Polska sprowadza od lutego 90 procent ropy spoza Rosji. Jedno z głównych źródeł dostaw to Arabia Saudyjska. Jednak Saudi Aramco podnosi ceny marcowe, które mogą przenieść się na polskie stacje paliw.
Cena ropy różnych gatunków oferowanych przez Aramco (super lekka, lekka, średnia, ciężka) w Europie rośnie o dwa dolary. Polacy sprowadzając coraz więcej ropy z tego kierunku za pośrednictwem kontraktów PKN Orlen z Saudi Aramco zapewniającego 45 procent zapotrzebowania rafinerii Grupy Orlen. Rosyjski Rosnieft zapewnia 10 procent. Pozostała ilość pochodzi od innych dostawców.

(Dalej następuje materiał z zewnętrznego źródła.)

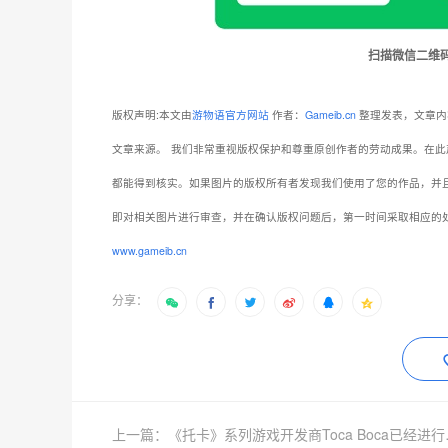
扫描微信二维
版权声明:本文由
游物语官方网站
作者：
Gameib.cn
整理发表，文章内
文章来源。
我们非常重视版权保护和尊重原创作者的劳动成果。在此
都能得到核实。如果图片的版权所有者发现我们使用了您的作品，并
即对相关图片进行审查，并在确认版权问题后，第一时间采取相应的
www.gameib.cn
分享：
上一篇：《托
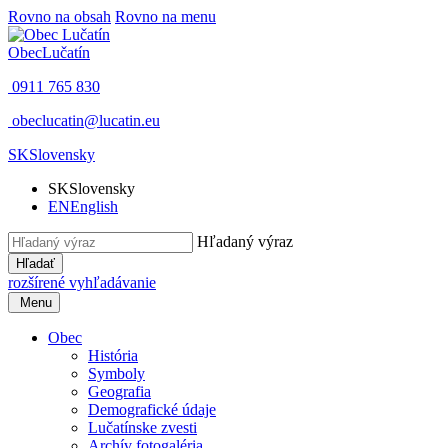
Rovno na obsah
Rovno na menu
Obec
Lučatín
0911 765 830
obeclucatin@lucatin.eu
SK
Slovensky
SK
Slovensky
EN
English
Hľadaný výraz
Hľadať
rozšírené vyhľadávanie
Menu
Obec
História
Symboly
Geografia
Demografické údaje
Lučatínske zvesti
Archív fotogaléria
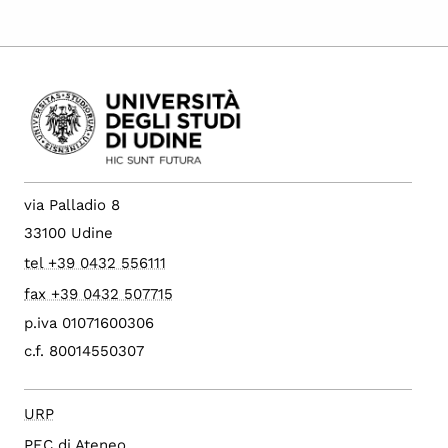
via Palladio 8
33100 Udine
tel +39 0432 556111
fax +39 0432 507715
p.iva 01071600306
c.f. 80014550307
URP
PEC di Ateneo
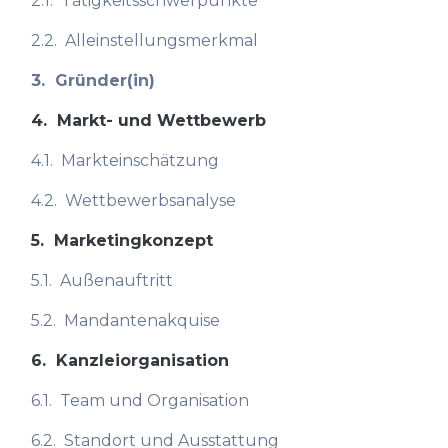
2.1.
Tätigkeitsschwerpunkte
2.2.
Alleinstellungsmerkmal
3.
Gründer(in)
4.
Markt- und Wettbewerb
4.1.
Markteinschätzung
4.2.
Wettbewerbsanalyse
5.
Marketingkonzept
5.1.
Außenauftritt
5.2.
Mandantenakquise
6.
Kanzleiorganisation
6.1.
Team und Organisation
6.2.
Standort und Ausstattung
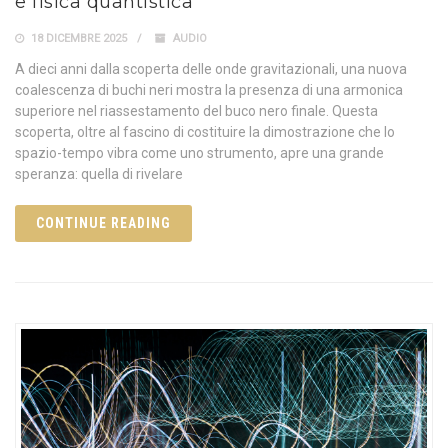
e fisica quantistica
18 DICEMBRE 2025
AUDIO
A dieci anni dalla scoperta delle onde gravitazionali, una nuova
coalescenza di buchi neri mostra la presenza di una armonica
superiore nel riassestamento del buco nero finale. Questa
scoperta, oltre al fascino di costituire la dimostrazione che lo
spazio-tempo vibra come uno strumento, apre una grande
speranza: quella di rivelare
CONTINUE READING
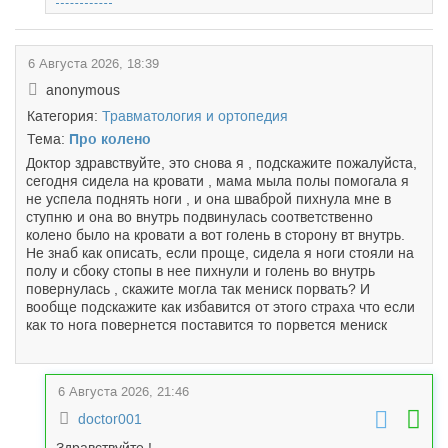
6 Августа 2026, 18:39
anonymous
Категория:
Травматология и ортопедия
Тема:
Про колено
Доктор здравствуйте, это снова я , подскажите пожалуйста,
сегодня сидела на кровати , мама мыла полы помогала я
не успела поднять ноги , и она шваброй пихнула мне в
ступню и она во внутрь подвинулась соответственно
колено было на кровати а вот голень в сторону вт внутрь.
Не знаб как описать, если проще, сидела я ноги стояли на
полу и сбоку стопы в нее пихнули и голень во внутрь
повернулась , скажите могла так мениск порвать? И
вообще подскажите как избавится от этого страха что если
как то нога повернется поставится то порвется мениск
6 Августа 2026, 21:46
doctor001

Podwyżka ceny ropy saudyjskiej może przenieść się na część ceny w kontraktach terminowych, przynieść wyższe koszty wytwarzania paliw, a co za tym idzie dalsze podwyżki cen na stacjach wynikające także z inflacji, aprecjacji dolara, sankcji na dostawy morskie ropy rosyjskiej i embargo na produkty naftowe w Unii Europejskiej. Warto przy tym zastrzec, że przykładowo najcięższa ropa Saudi Aramco ma w marcu być tańsza od mieszanki europejskiej Brent o cztery dolary, więc przełożenie podwyżki na sytuację w polskich rafineriach w zależności od mieszanki może być różne. Orlen nie porzucił dostaw z Rosji przez Ropociąg Przyjaźń, realizując kontrakt z Rosnieftem obowiązujący do końca 2023 roku.